The Florida Conference was among the first to
participate in the health insurance plan that the denomination offered, said
Randy Casey-Rutland,
the conference’s
interim treasurer. However, last January, the conference left the HealthFlex
plan for both retirees and active clergy, and contracted a new plan with United
Health Care as the provider.
In 2001, the Florida Conference asked retirees to pay in $10 per month per
person. Before then, retirees had been receiving a Medicare supplement at no
cost. At the 2002 annual session, the conference implemented a plan to establish
a scale. If a pastor retired prior to 1985, the pastor pays $10 a month. A
clergyperson who retired between 1985 and 1989 pays 10 percent of the premium.
If a pastor retired in 1990 or after, the payment is based on years of service.
For each year of service, pastors receive a 2 percent credit toward the cost
of health insurance, capped at 80 percent.

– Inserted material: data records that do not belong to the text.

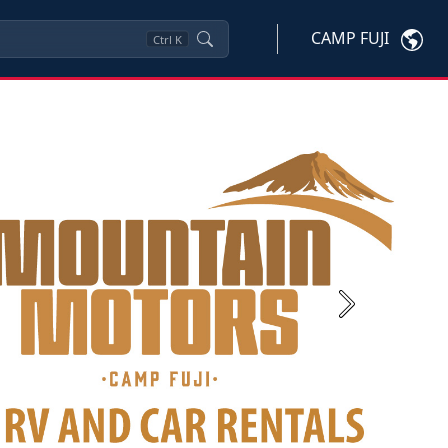
CAMP FUJI
Ctrl
K
Next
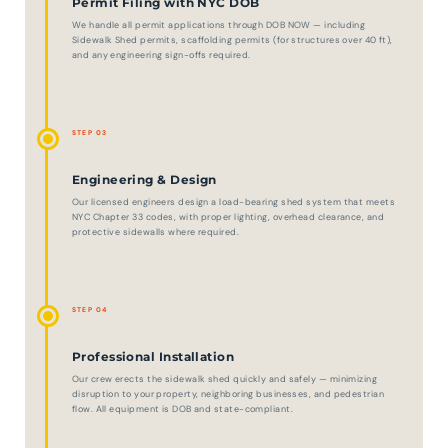
Permit Filing with NYC DOB
We handle all permit applications through DOB NOW — including
Sidewalk Shed permits, scaffolding permits (for structures over 40 ft),
and any engineering sign-offs required.
STEP 03
Engineering & Design
Our licensed engineers design a load-bearing shed system that meets
NYC Chapter 33 codes, with proper lighting, overhead clearance, and
protective sidewalls where required.
STEP 04
Professional Installation
Our crew erects the sidewalk shed quickly and safely — minimizing
disruption to your property, neighboring businesses, and pedestrian
flow. All equipment is DOB and state-compliant.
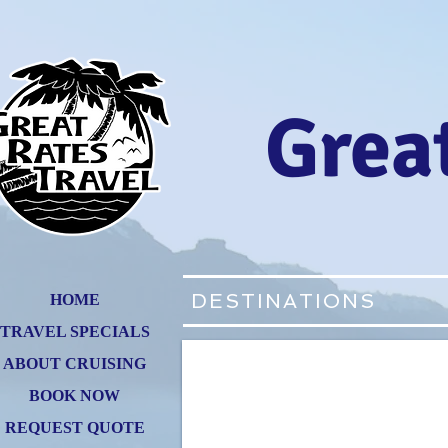
Great
DESTINATIONS
HOME
TRAVEL SPECIALS
ABOUT CRUISING
BOOK NOW
REQUEST QUOTE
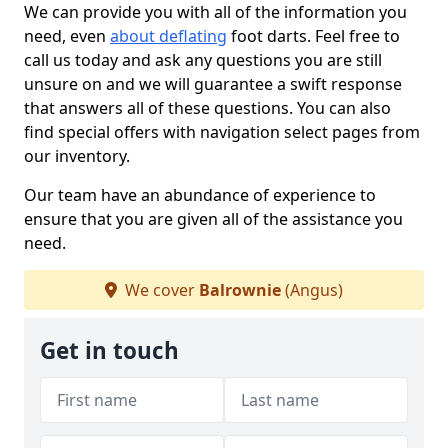
We can provide you with all of the information you
need, even
about deflating
foot darts. Feel free to
call us today and ask any questions you are still
unsure on and we will guarantee a swift response
that answers all of these questions. You can also
find special offers with navigation select pages from
our inventory.
Our team have an abundance of experience to
ensure that you are given all of the assistance you
need.
We cover
Balrownie
(Angus)
Get in touch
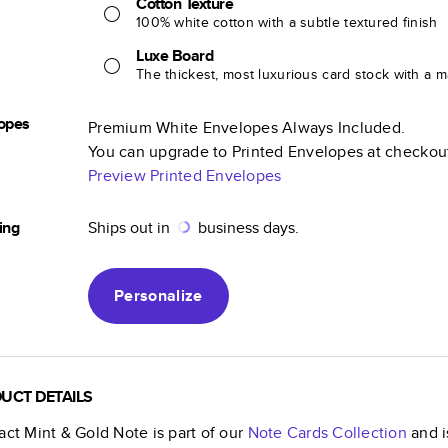
Cotton Texture
100% white cotton with a subtle textured finish
Luxe Board
The thickest, most luxurious card stock with a ma
opes
Premium White Envelopes Always Included.
You can upgrade to Printed Envelopes at checkou
Preview Printed Envelopes
ing
Ships out in
business days.
Personalize
UCT DETAILS
act Mint & Gold Note
is part of our
Note Cards
Collection
and i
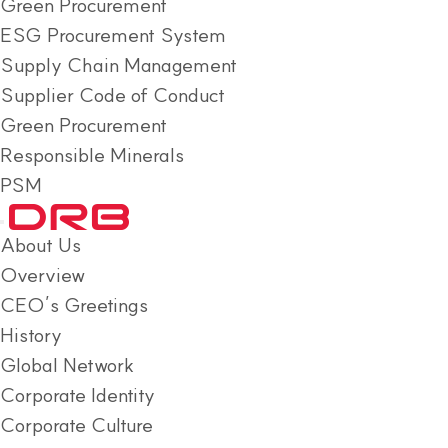
Green Procurement
ESG Procurement System
Supply Chain Management
Supplier Code of Conduct
Green Procurement
Responsible Minerals
PSM
About Us
Overview
CEO’s Greetings
History
Global Network
Corporate Identity
Corporate Culture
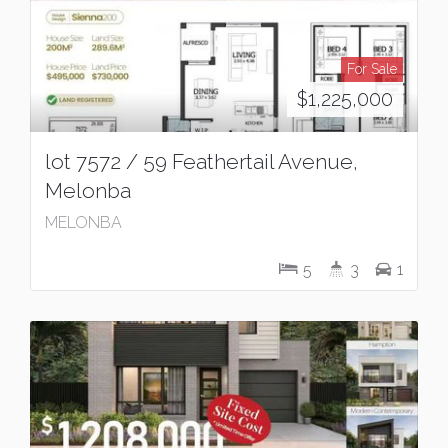
For Sale
$1,225,000
lot 7572 / 59 Feathertail Avenue,
Melonba
MELONBA
5
3
1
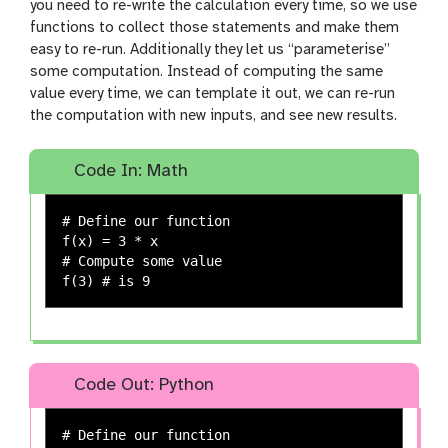
you need to re-write the calculation every time, so we use
functions to collect those statements and make them
easy to re-run. Additionally they let us “parameterise”
some computation. Instead of computing the same
value every time, we can template it out, we can re-run
the computation with new inputs, and see new results.
Code In: Math
# Define our function

f(x) = 3 * x

# Compute some value

Code Out: Python
# Define our function
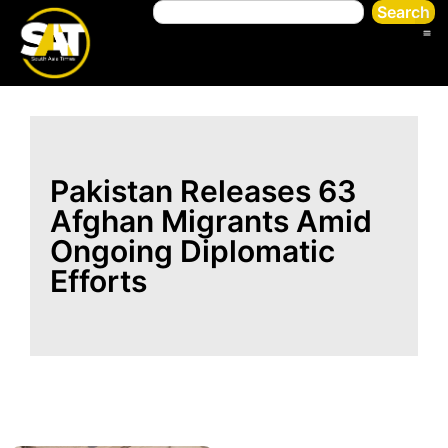
Search
Pakistan Releases 63
Afghan Migrants Amid
Ongoing Diplomatic
Efforts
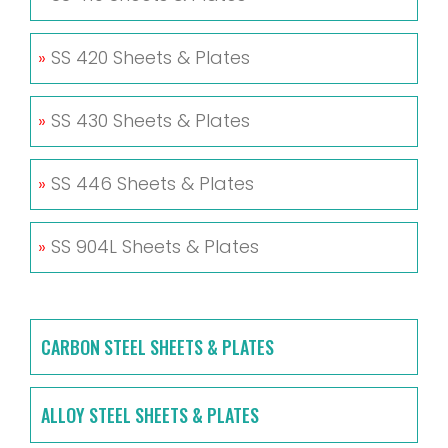
»
SS 420 Sheets & Plates
»
SS 430 Sheets & Plates
»
SS 446 Sheets & Plates
»
SS 904L Sheets & Plates
CARBON STEEL SHEETS & PLATES
ALLOY STEEL SHEETS & PLATES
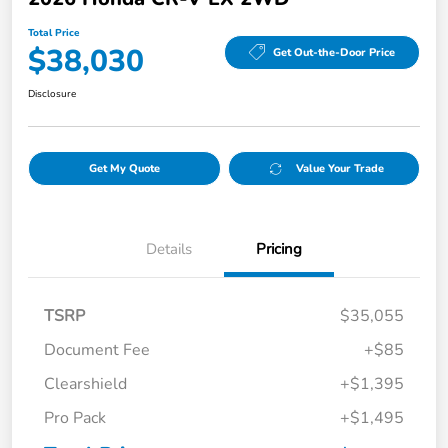
Total Price
$38,030
Get Out-the-Door Price
Disclosure
Get My Quote
Value Your Trade
Details
Pricing
TSRP
$35,055
Document Fee
+$85
Clearshield
+$1,395
Pro Pack
+$1,495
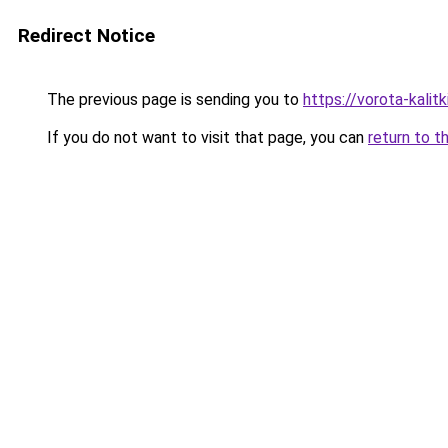
Redirect Notice
The previous page is sending you to
https://vorota-kali
If you do not want to visit that page, you can
return to t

Only those conferences that have taken steps to set aside money to offset
their growing liability can be considered to have a healthy retiree benefits
program, Boigegrain said.
“The conferences seeing the spiraling costs are the ones that have not
set aside reserve funds,” said Don Rogers, executive director for Virginia
United Methodist Pensions Inc.
Some conferences “self-fund” their
insurance programs, meaning what is paid in premiums is returned in claims.
But when
claims outpace premiums,
along with apportionments and investment income, the conferences must tap into
reserve funds.
Plan of action
Boigegrain has been meeting with the denomination’s
bishops and suggesting a three-point strategy toward combating this growing
problem.
She believes the church needs to look at what
is being provided on a conference-by-conference basis, and that each conference
must
address its plan’s design. “Is
it achieving what you want it to do?” Boigegrain asked.
Second, conferences must address the level of participant contribution in
their plans, knowing there needs to be participation if the benefit is to be
viable in the future.
And finally, each conference must project what
the cost of retiree health care benefits will be, and then put in place a
funding
plan to cover that cost. “The
burden is getting to be too great on our conferences,” Boigegrain said. “It’s
unsustainable.
“I’ve talked about this every place I’ve gone and mentioned
it in every speech I’ve given. We have offered to be supportive of annual
conferences. We’re creating a report to enlighten the denomination and
working with the health care task force to develop additional strategies.”
The agency offered legislation at both the 2000
and 2004 General Conferences to do retiree health evaluations, which have
raised the
board’s level
of understanding of costs and impact of providing health care coverage, Boigegrain
said.
Boigegrain quoted recent figures that an average couple without employer-sponsored
retiree healthcare could spend $200,000 out-of-pocket on medical and pharmacy
costs over the course of their retirement.
“What will really be sad is if we put the entire health care cost on
the backs of our retirees,” she said. “The only outcome I can see,
if we continue to do as we’re doing, is that we will follow the lead
of many secular corporations and terminate health care benefits for our retirees.
That would amount to a broken promise to our retirees.”
The issue needs to be addressed in a variety of
ways before it’s too
late to salvage a retiree health care benefits system, Boigegrain said.
“This is a significant issue around caring for our clergy, something
that our denomination traditionally values. I sense a real disconnect with
the way we’re managing retiree health care,” she said. “If
we don’t address it in the next few years, we’ll have to get out
of the business of providing retiree health benefits. And then it will be through
negligence that we let this go away.”
*Caldwell is a freelance writer based in High Point, N.C.